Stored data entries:
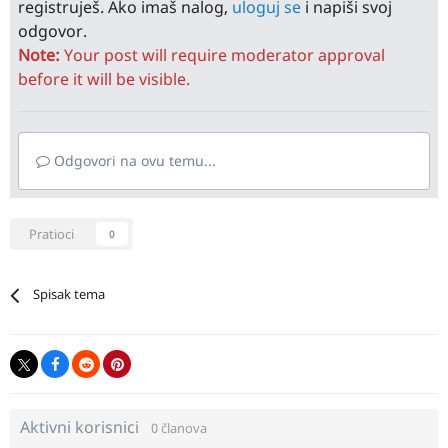
registruješ. Ako imaš nalog,
uloguj se
i napiši svoj
odgovor.
Note:
Your post will require moderator approval
before it will be visible.
Odgovori na ovu temu...
Pratioci
0
Spisak tema
Aktivni korisnici
0 članova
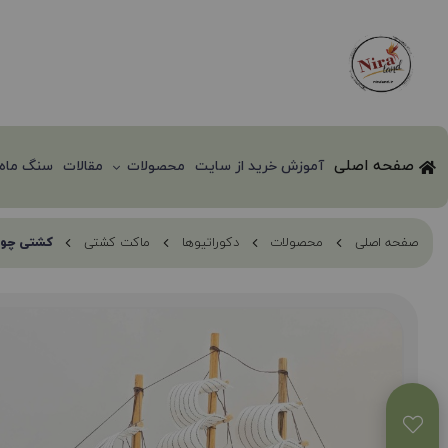
صفحه اصلی
آموزش خرید از سایت
محصولات
مقالات
سنگ ماه 
صفحه اصلی
محصولات
دکوراتیوها
ماکت کشتی
کشتی چوبی وا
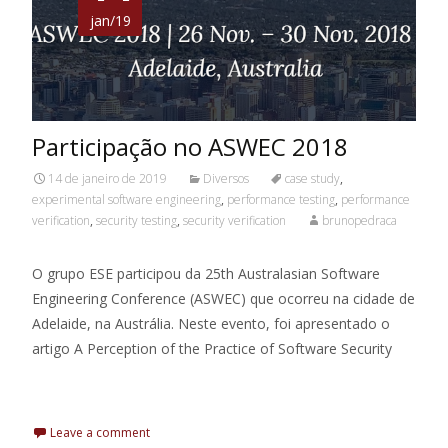
jan/19
Participação no ASWEC 2018
14 de janeiro de 2019
Diversos
case study
,
experimental software engineering
,
performance testing
,
performance
verification
,
security testing
,
security verification
brunopedraca
O grupo ESE participou da 25th Australasian Software
Engineering Conference (ASWEC) que ocorreu na cidade de
Adelaide, na Austrália. Neste evento, foi apresentado o
artigo A Perception of the Practice of Software Security
Leia Mais
Leave a comment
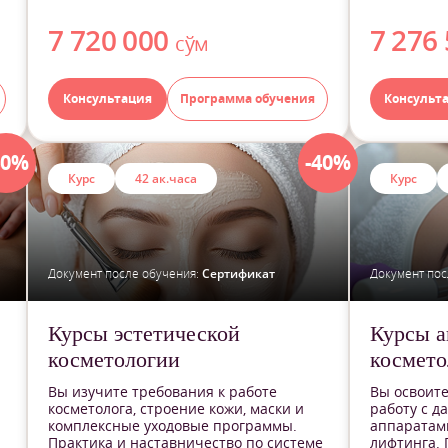
7 720 000
7 276
сўм
Консультация
Программа обучения
Консульт
40%
-40%
Курс
42 ак.часа
Курс
Документ после обучения:
Сертификат
Документ пос
Курсы эстетической
Курсы а
косметологии
космето
Вы изучите требования к работе
Вы освоите
косметолога, строение кожи, маски и
работу с д
комплексные уходовые программы.
аппаратами
Практика и наставничество по системе
лифтинга. 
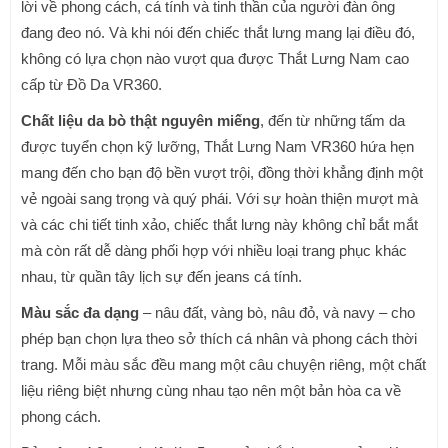
lời về phong cách, cá tính và tinh thần của người đàn ông
đang đeo nó. Và khi nói đến chiếc thắt lưng mang lại điều đó,
không có lựa chọn nào vượt qua được Thắt Lưng Nam cao
cấp từ Đồ Da VR360.
Chất liệu da bò thật nguyên miếng
, đến từ những tấm da
được tuyển chọn kỹ lưỡng, Thắt Lưng Nam VR360 hứa hẹn
mang đến cho bạn độ bền vượt trội, đồng thời khẳng định một
vẻ ngoài sang trọng và quý phái. Với sự hoàn thiện mượt mà
và các chi tiết tinh xảo, chiếc thắt lưng này không chỉ bắt mắt
mà còn rất dễ dàng phối hợp với nhiều loại trang phục khác
nhau, từ quần tây lịch sự đến jeans cá tính.
Màu sắc đa dạng
– nâu đất, vàng bò, nâu đỏ, và navy – cho
phép bạn chọn lựa theo sở thích cá nhân và phong cách thời
trang. Mỗi màu sắc đều mang một câu chuyện riêng, một chất
liệu riêng biệt nhưng cùng nhau tạo nên một bản hòa ca về
phong cách.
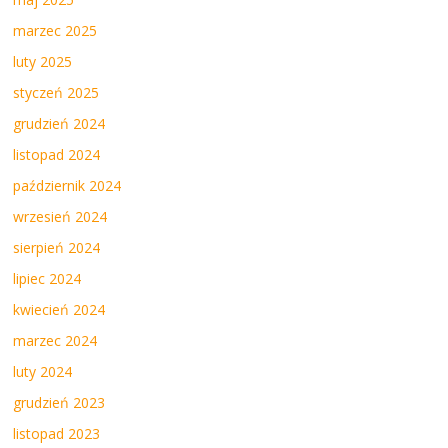
marzec 2025
luty 2025
styczeń 2025
grudzień 2024
listopad 2024
październik 2024
wrzesień 2024
sierpień 2024
lipiec 2024
kwiecień 2024
marzec 2024
luty 2024
grudzień 2023
listopad 2023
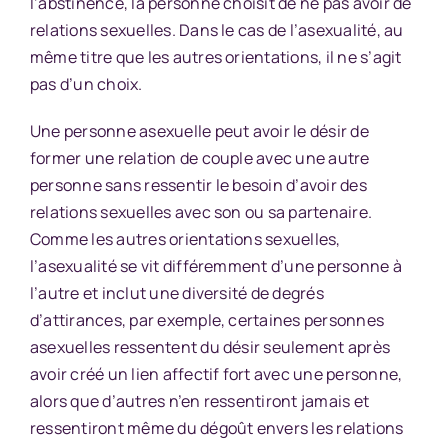
l’abstinence, la personne choisit de ne pas avoir de
relations sexuelles. Dans le cas de l’asexualité, au
même titre que les autres orientations, il ne s’agit
pas d’un choix.
Une personne asexuelle peut avoir le désir de
former une relation de couple avec une autre
personne sans ressentir le besoin d’avoir des
relations sexuelles avec son ou sa partenaire.
Comme les autres orientations sexuelles,
l’asexualité se vit différemment d’une personne à
l’autre et inclut une diversité de degrés
d’attirances, par exemple, certaines personnes
asexuelles ressentent du désir seulement après
avoir créé un lien affectif fort avec une personne,
alors que d’autres n’en ressentiront jamais et
ressentiront même du dégoût envers les relations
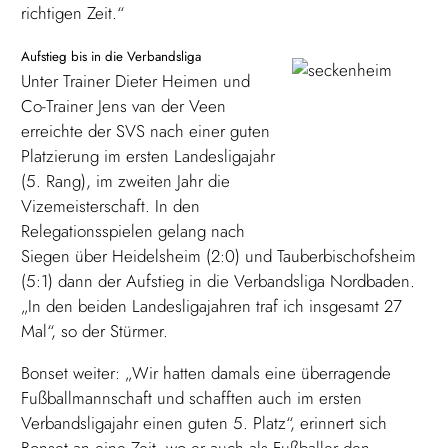
richtigen Zeit.“
Aufstieg bis in die Verbandsliga
Unter Trainer Dieter Heimen und
Co-Trainer Jens van der Veen
erreichte der SVS nach einer guten
Platzierung im ersten Landesligajahr
(5. Rang), im zweiten Jahr die
Vizemeisterschaft. In den
Relegationsspielen gelang nach
Siegen über Heidelsheim (2:0) und Tauberbischofsheim
(5:1) dann der Aufstieg in die Verbandsliga Nordbaden.
„In den beiden Landesligajahren traf ich insgesamt 27
Mal“, so der Stürmer.
Bonset weiter: „Wir hatten damals eine überragende
Fußballmannschaft und schafften auch im ersten
Verbandsligajahr einen guten 5. Platz“, erinnert sich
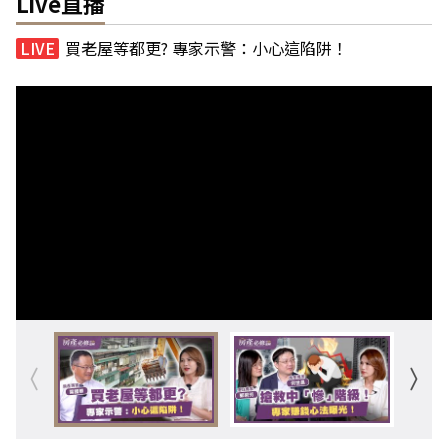
Live直播
買老屋等都更? 專家示警：小心這陷阱！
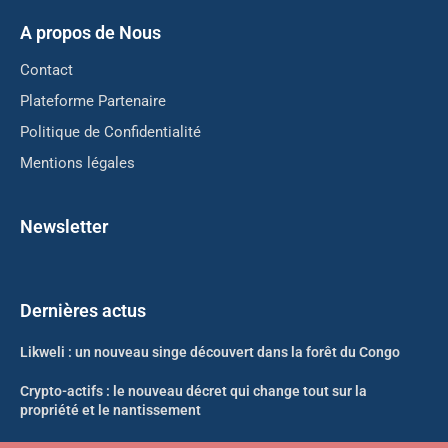
A propos de Nous
Contact
Plateforme Partenaire
Politique de Confidentialité
Mentions légales
Newsletter
Dernières actus
Likweli : un nouveau singe découvert dans la forêt du Congo
Crypto-actifs : le nouveau décret qui change tout sur la
propriété et le nantissement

**ASSIGNMENT**
Taking each record in turn, retype it exactly and drop any picture.

**TASK OUTPUT**
registruješ. Ako imaš nalog,
uloguj se
i napiši svoj
odgovor.
Note:
Your post will require moderator approval
before it will be visible.
Odgovori na ovu temu...
Pratioci
0
Spisak tema
Aktivni korisnici
0 članova
صفحه اصلی
آموزش خرید از سایت
محصولات
مقالات
سنگ ماه 
صفحه اصلی
محصولات
دکوراتیوها
ماکت کشتی
کشتی چوبی وا
jan/19
Participação no ASWEC 2018
14 de janeiro de 2019
Diversos
case study
,
experimental software engineering
,
performance testing
,
performance
verification
,
security testing
,
security verification
brunopedraca
O grupo ESE participou da 25th Australasian Software
Engineering Conference (ASWEC) que ocorreu na cidade de
Adelaide, na Austrália. Neste evento, foi apresentado o
artigo A Perception of the Practice of Software Security
Leia Mais
Leave a comment
7 720 000
7 276
сўм
Консультация
Программа обучения
Консульт
40%
-40%
Курс
42 ак.часа
Курс
Документ после обучения:
Сертификат
Документ пос
Курсы эстетической
Курсы а
косметологии
космето
Вы изучите требования к работе
Вы освоите
косметолога, строение кожи, маски и
работу с д
комплексные уходовые программы.
аппаратами
Практика и наставничество по системе
лифтинга. 
lời về phong cách, cá tính và tinh thần của người đàn ông
đang đeo nó. Và khi nói đến chiếc thắt lưng mang lại điều đó,
không có lựa chọn nào vượt qua được Thắt Lưng Nam cao
cấp từ Đồ Da VR360.
Chất liệu da bò thật nguyên miếng
, đến từ những tấm da
được tuyển chọn kỹ lưỡng, Thắt Lưng Nam VR360 hứa hẹn
mang đến cho bạn độ bền vượt trội, đồng thời khẳng định một
vẻ ngoài sang trọng và quý phái. Với sự hoàn thiện mượt mà
và các chi tiết tinh xảo, chiếc thắt lưng này không chỉ bắt mắt
mà còn rất dễ dàng phối hợp với nhiều loại trang phục khác
nhau, từ quần tây lịch sự đến jeans cá tính.
Màu sắc đa dạng
– nâu đất, vàng bò, nâu đỏ, và navy – cho
phép bạn chọn lựa theo sở thích cá nhân và phong cách thời
trang. Mỗi màu sắc đều mang một câu chuyện riêng, một chất
liệu riêng biệt nhưng cùng nhau tạo nên một bản hòa ca về
phong cách.
marzec 2025
luty 2025
styczeń 2025
grudzień 2024
listopad 2024
październik 2024
wrzesień 2024
sierpień 2024
lipiec 2024
kwiecień 2024
marzec 2024
luty 2024
grudzień 2023
listopad 2023
l’abstinence, la personne choisit de ne pas avoir de
relations sexuelles. Dans le cas de l’asexualité, au
même titre que les autres orientations, il ne s’agit
pas d’un choix.
Une personne asexuelle peut avoir le désir de
former une relation de couple avec une autre
personne sans ressentir le besoin d’avoir des
relations sexuelles avec son ou sa partenaire.
Comme les autres orientations sexuelles,
l’asexualité se vit différemment d’une personne à
l’autre et inclut une diversité de degrés
d’attirances, par exemple, certaines personnes
asexuelles ressentent du désir seulement après
avoir créé un lien affectif fort avec une personne,
alors que d’autres n’en ressentiront jamais et
ressentiront même du dégoût envers les relations
richtigen Zeit.“
Aufstieg bis in die Verbandsliga
Unter Trainer Dieter Heimen und
Co-Trainer Jens van der Veen
erreichte der SVS nach einer guten
Platzierung im ersten Landesligajahr
(5. Rang), im zweiten Jahr die
Vizemeisterschaft. In den
Relegationsspielen gelang nach
Siegen über Heidelsheim (2:0) und Tauberbischofsheim
(5:1) dann der Aufstieg in die Verbandsliga Nordbaden.
„In den beiden Landesligajahren traf ich insgesamt 27
Mal“, so der Stürmer.
Bonset weiter: „Wir hatten damals eine überragende
Fußballmannschaft und schafften auch im ersten
Verbandsligajahr einen guten 5. Platz“, erinnert sich
Live直播
買老屋等都更? 專家示警：小心這陷阱！
A propos de Nous
Contact
Plateforme Partenaire
Politique de Confidentialité
Mentions légales
Newsletter
Dernières actus
Likweli : un nouveau singe découvert dans la forêt du Congo
Crypto-actifs : le nouveau décret qui change tout sur la
propriété et le nantissement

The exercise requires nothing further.